# Vehicle info into aftermarket head unit?



## cvillechopper (Mar 7, 2019)

I'm getting ready to upgrade the radio in my E83. Found a Scosche dash kit to relocate the HVAC controls and fit a double din in. I'd really like to get a unit with vehicle information display. Found plenty with iData connectivity but it doesn't look like that works with BMW. 

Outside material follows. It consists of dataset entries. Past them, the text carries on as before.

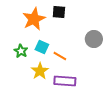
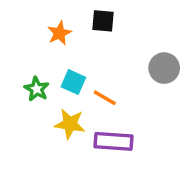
orange star: (34, 19) -> (59, 33), size x0.6
yellow star: (40, 71) -> (70, 124), turned -30

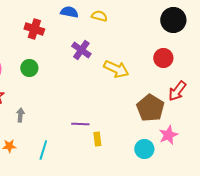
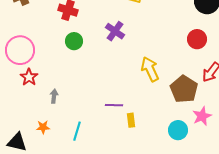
green circle: (29, 68) -> (74, 41), moved
yellow arrow: (116, 69) -> (150, 69), moved, turned -140

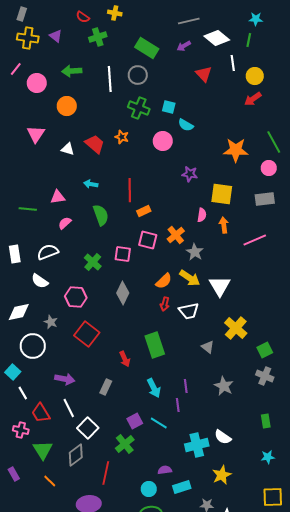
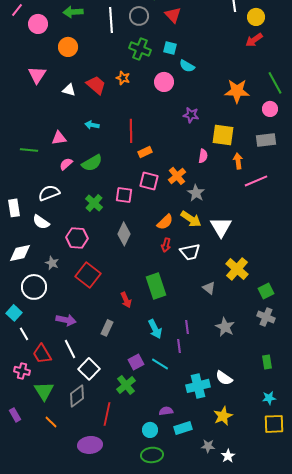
red triangle: (204, 74) -> (173, 15), moved
green semicircle: (101, 215) -> (92, 163), moved, turned 80
orange arrow: (224, 225) -> (238, 161), moved
white rectangle: (15, 254) -> (14, 208), moved
yellow square: (273, 497) -> (274, 424), moved

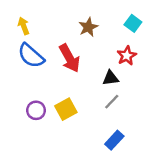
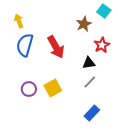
cyan square: (133, 23) -> (104, 11), moved
brown star: (88, 27) -> (84, 24), moved
blue semicircle: (31, 56) -> (25, 45), turned 65

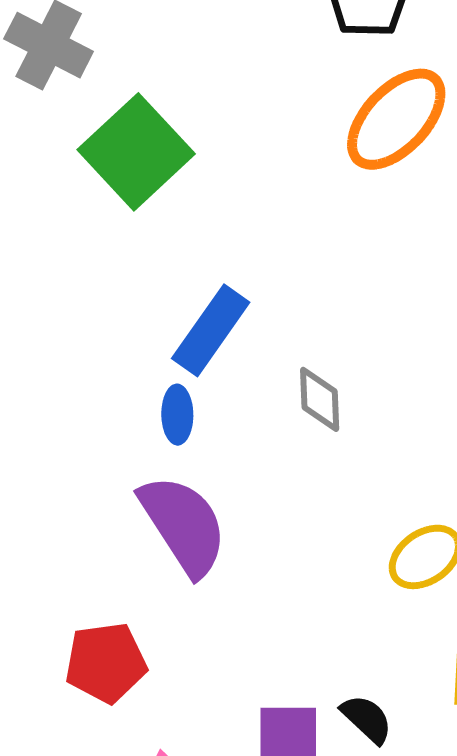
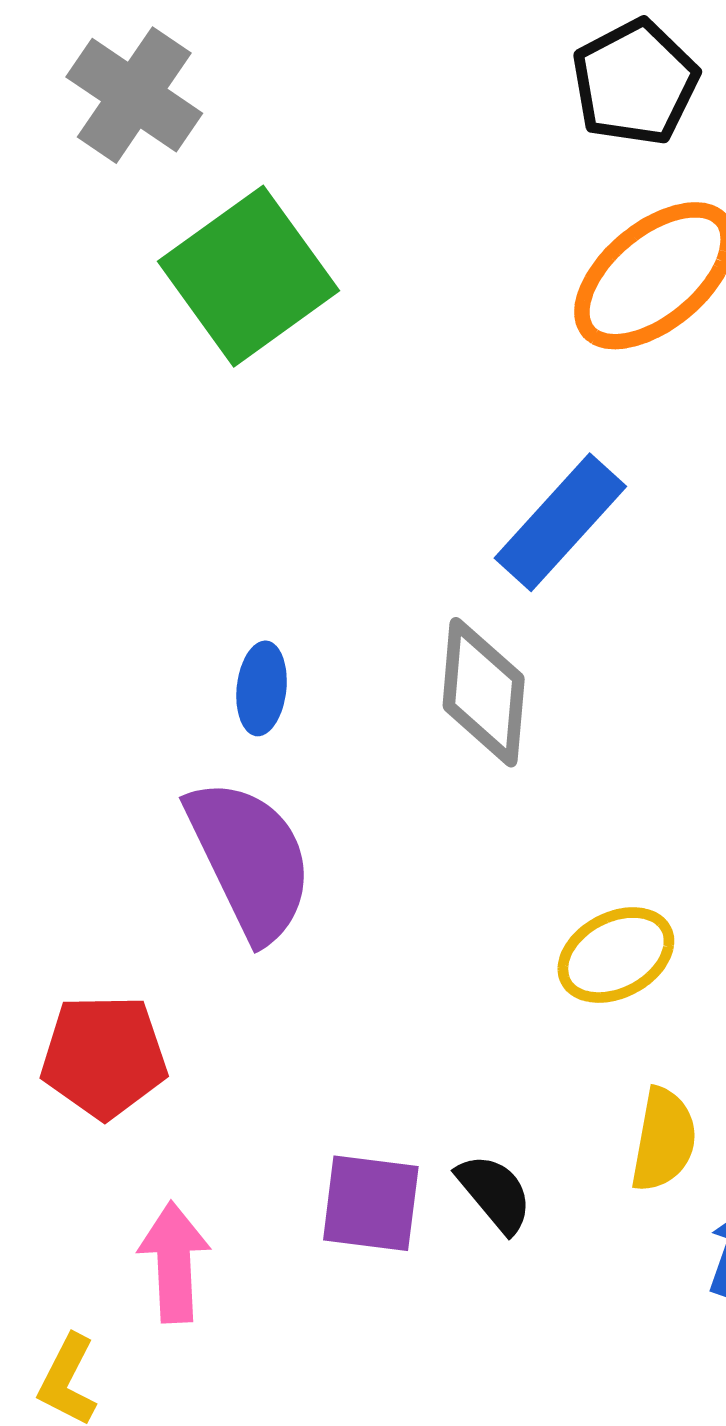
blue rectangle: (211, 330) -> (560, 522), moved
gray diamond: (320, 399) -> (484, 692), size x1.4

Is there any aftermarket solution which would maybe plug into the ODBC and allow the radio to display some vehicle information? I know it's know crucial but it would be nice to have. Would really make the E83 feel much more current.

Thanks
James


----------



## 328luxline (Jul 13, 2017)

Which factory radio do you have? Do you have the BMW Business Navigation System with the color display at the top of the dash, or do you have the BMW Business CD radio with no display at the top of the dash? As far as I know, only the nav system is able to display vehicle information. With the non-nav radio, I believe all vehicle information displays in the gauge cluster display. They *do* make wireless OBD devices that connect with your iOS or Android phone, and with an Apple CarPlay or Android Auto head unit, you *might* be able to get those apps to display on the head unit (not factory warning messages or anything, but performance gauges). Anything aftermarket will be an upgrade over the factory head unit, as the factory head unit is pretty antiquated, and doesn't have full Bluetooth (only for phone calls), and doesn't really have any enhanced features. Upgrading the factory amp might be a good idea as well, as it will make the factory speakers sound better. 

-Vince


----------